John Crudele

John Crudele

Business

Jailhouse interview Part II: Some guards ‘clean up’ on the side

Some guards in prison have a real good side business.

Last Thursday I began an interview with a source who has seen the inside of a jail cell and explained the underground economy that keeps some prisoners a little happier than the rest.

Of course, they are the wealthier members of our incarcerated class who can afford up to $20,000 a year for better treatment.

I started my investigation because of a tip that Raj Rajaratnam, a former Wall Street big shot, was getting special treatment during his prison stint.

Raj’s chauffeur also sued his boss and alleged that Raj duped him into passing around money to the families of inmates who were doing favors for the big shot.

Here’s the rest of my source’s story about the financial ecosystem of a prison. For obvious reasons the identity of the source, his prison and his crime can’t be revealed.

Me: What percent of the people in prison run scams?
Source: 10 percent. It’s a small group. It’s a very profitable group. The other 90 percent use them.

Me: What about guards? Are guards paid off?
Source: Guards get paid off for cigarettes. Any kind of merchandise you can’t get in the commissary.

Me: Do they make money on it?
Source: Oh, hell, they make a lot of money on it.

Me: How does that work?
Source: Guards would bring the stuff in and they’d leave it someplace. The guy who ordered it would pick it up and would pay the guard. It would have to go through the guard’s family. They were paid outside. And believe me, they were paid before they delivered.

Me: You’ve seen this happen? You know this for a fact?
Source: Yes.

Me: So what about assignments in prison? Is there any money to be made on assignments? Jobs in prison.
Source: Jobs, no not really. Not that I’m really aware of. The only people I can think of are the people who give these exercise classes where they’ll take on special people and be their personal trainer.

Me: Are these prisoners?
Source: These are prisoners, yes.

Me: How are they paid?
Source: They are getting paid the same way you pay the other people. You either take it out in commissary or you can have it sent to a person of your choice.
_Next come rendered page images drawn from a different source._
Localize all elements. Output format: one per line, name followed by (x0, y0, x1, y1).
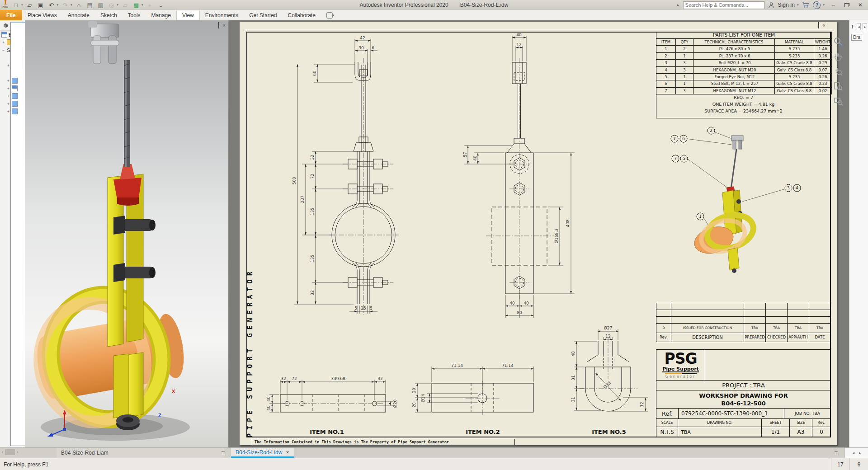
parts-list-row: 4 3 HEXAGONAL NUT M20 Galv. CS Class 8.8… (656, 67, 831, 74)
balloon: 4 (793, 184, 801, 192)
cart-icon[interactable] (802, 2, 809, 8)
browser-model-icon[interactable] (3, 23, 9, 28)
search-input[interactable] (683, 1, 764, 9)
person-icon (768, 2, 774, 8)
expand-icon[interactable]: + (6, 109, 10, 114)
model-3d-viewport[interactable]: X Z × (25, 20, 229, 447)
dim-label: 40 (266, 396, 271, 401)
tab-collaborate[interactable]: Collaborate (283, 10, 321, 20)
app-title: Autodesk Inventor Professional 2020 (360, 2, 448, 8)
tab-get-started[interactable]: Get Started (244, 10, 282, 20)
workshop-row: WORKSHOP DRAWING FOR B04-6-12-500 (656, 390, 831, 408)
collapse-icon[interactable]: − (1, 48, 5, 52)
drawing-viewport[interactable]: PIPE SUPPORT GENERATOR (229, 20, 849, 447)
move-icon[interactable]: + (146, 1, 154, 9)
tab-file[interactable]: File (0, 10, 22, 20)
redo-dropdown-icon[interactable]: ▾ (71, 3, 72, 7)
svg-text:2D: 2D (839, 43, 843, 47)
pipe-support-3d-model (25, 20, 228, 447)
doc-tab-drawing[interactable]: B04-Size-Rod-Lidw × (231, 448, 294, 458)
help-icon[interactable]: ? (813, 1, 821, 9)
redo-icon[interactable]: ↷ (61, 1, 69, 9)
appearance-icon[interactable]: ▩ (132, 1, 140, 9)
undo-icon[interactable]: ↶ (47, 1, 56, 9)
expand-icon[interactable]: + (6, 102, 10, 106)
drawing-window-close-icon[interactable]: × (823, 23, 826, 28)
tab-menu-icon[interactable]: ≡ (221, 449, 225, 456)
cell: 0.26 (814, 74, 831, 80)
parts-list-title: PARTS LIST FOR ONE ITEM (656, 32, 831, 39)
dim-label: 32 (310, 290, 315, 295)
doc-tab-model[interactable]: B04-Size-Rod-Liam (57, 448, 224, 458)
new-file-icon[interactable]: □ (12, 1, 20, 9)
bolt-lower-icon (116, 414, 140, 430)
disclaimer-bar: The Information Contained in This Drawin… (252, 439, 515, 445)
new-file-dropdown-icon[interactable]: ▾ (21, 3, 23, 7)
drawing-sheet[interactable]: PIPE SUPPORT GENERATOR (240, 22, 837, 445)
expand-icon[interactable]: + (6, 94, 10, 99)
pan-hand-icon[interactable] (832, 51, 844, 62)
sheet-next-icon[interactable]: ▸ (859, 451, 861, 455)
cell: 0.23 (814, 80, 831, 87)
panel-title-truncated: F (852, 24, 855, 29)
tab-scroll-left-icon[interactable]: ‹ (2, 450, 3, 455)
zoom-2d-icon[interactable]: 2D (832, 36, 844, 47)
zoom-window-icon[interactable] (832, 95, 844, 107)
expand-icon[interactable]: + (6, 86, 10, 91)
browser-child-item[interactable] (0, 69, 25, 77)
ribbon-options-icon[interactable]: ▾ (321, 10, 340, 20)
balloon: 5 (680, 155, 688, 163)
quick-access-toolbar: IPRO □▾ ▱ ▣ ↶▾ ↷▾ ⌂ ▤ ▥ ◎▾ ▱ ▩▾ + ⌄ (0, 1, 165, 9)
zoom-plus-icon[interactable] (832, 66, 844, 77)
zoom-sheet-icon[interactable] (832, 80, 844, 92)
update-icon[interactable]: ▱ (121, 1, 129, 9)
help-dropdown-icon[interactable]: ▾ (823, 3, 825, 7)
tab-place-views[interactable]: Place Views (22, 10, 62, 20)
expand-icon[interactable]: + (6, 63, 10, 68)
tab-sketch[interactable]: Sketch (95, 10, 123, 20)
tab-annotate[interactable]: Annotate (62, 10, 95, 20)
sheet-settings-icon[interactable]: ▥ (97, 1, 105, 9)
cell: 6 (656, 80, 676, 87)
sign-in-dropdown-icon[interactable]: ▾ (797, 3, 799, 7)
print-icon[interactable]: ▤ (86, 1, 94, 9)
model-window-restore-icon[interactable] (218, 23, 219, 28)
sign-in-button[interactable]: Sign In (778, 2, 795, 8)
cell: 0.29 (814, 60, 831, 66)
restore-button[interactable] (842, 1, 852, 9)
undo-dropdown-icon[interactable]: ▾ (57, 3, 59, 7)
cell: 4 (656, 67, 676, 73)
expand-icon[interactable]: + (6, 79, 10, 83)
home-icon[interactable]: ⌂ (75, 1, 83, 9)
open-icon[interactable]: ▱ (26, 1, 34, 9)
sheet-prev-icon[interactable]: ◂ (852, 451, 854, 455)
appearance-dropdown-icon[interactable]: ▾ (142, 3, 143, 7)
tab-manage[interactable]: Manage (146, 10, 176, 20)
tab-tools[interactable]: Tools (123, 10, 146, 20)
customize-qat-icon[interactable]: ⌄ (157, 1, 165, 9)
dim-label: 20 (412, 388, 416, 393)
grayed-tool-dropdown-icon[interactable]: ▾ (117, 3, 119, 7)
dim-label: 135 (310, 254, 315, 262)
panel-prev-icon[interactable]: ◂ (857, 23, 861, 30)
panel-next-icon[interactable]: ▸ (863, 23, 867, 30)
expand-icon[interactable]: + (1, 40, 5, 45)
revision-empty-row (656, 316, 831, 323)
minimize-button[interactable]: – (828, 1, 838, 9)
view-label-item1: ITEM NO.1 (310, 428, 344, 435)
drawing-window-restore-icon[interactable] (818, 23, 819, 28)
save-icon[interactable]: ▣ (37, 1, 45, 9)
model-window-close-icon[interactable]: × (223, 23, 226, 28)
tab-scroll-thumb[interactable] (5, 449, 15, 455)
grayed-tool-icon[interactable]: ◎ (108, 1, 116, 9)
search-expand-arrow-icon[interactable]: ▸ (677, 3, 679, 7)
inventor-logo-icon[interactable]: IPRO (2, 1, 9, 9)
tab-view[interactable]: View (176, 10, 200, 20)
cell: S-235 (775, 53, 814, 59)
tab-environments[interactable]: Environments (200, 10, 244, 20)
close-button[interactable]: ✕ (855, 1, 865, 9)
tab-menu-right-icon[interactable]: ≡ (834, 449, 838, 456)
tab-scroll-right-icon[interactable]: › (17, 450, 18, 455)
panel-dra-button[interactable]: Dra (851, 34, 862, 41)
doc-tab-close-icon[interactable]: × (286, 449, 289, 456)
Me: What about getting yourself in premier housing? If I want, say, to be closer to the dining hall, can I pay somebody?
Source: You can do that, but the only place you’d want to be is in the hospital because the other places are cells. If you are in a hospital unit you are in an open cell.

Me: What if you are not sick and want to get into the hospital?
Source: Then you have to pay somebody.

Me: What do you think that costs?
Source: I don’t know. In that case, you’d be paying a guard. They are not called guards. They are called compound officers. They are the ones who know the availability of the rooms.

Me: They set aside rooms they can fill?
Source: Yes. You have to have complicity of personnel within the prison to get into the hospital. And that complicity, if you are not sick, costs money. And that money is paid before you get it.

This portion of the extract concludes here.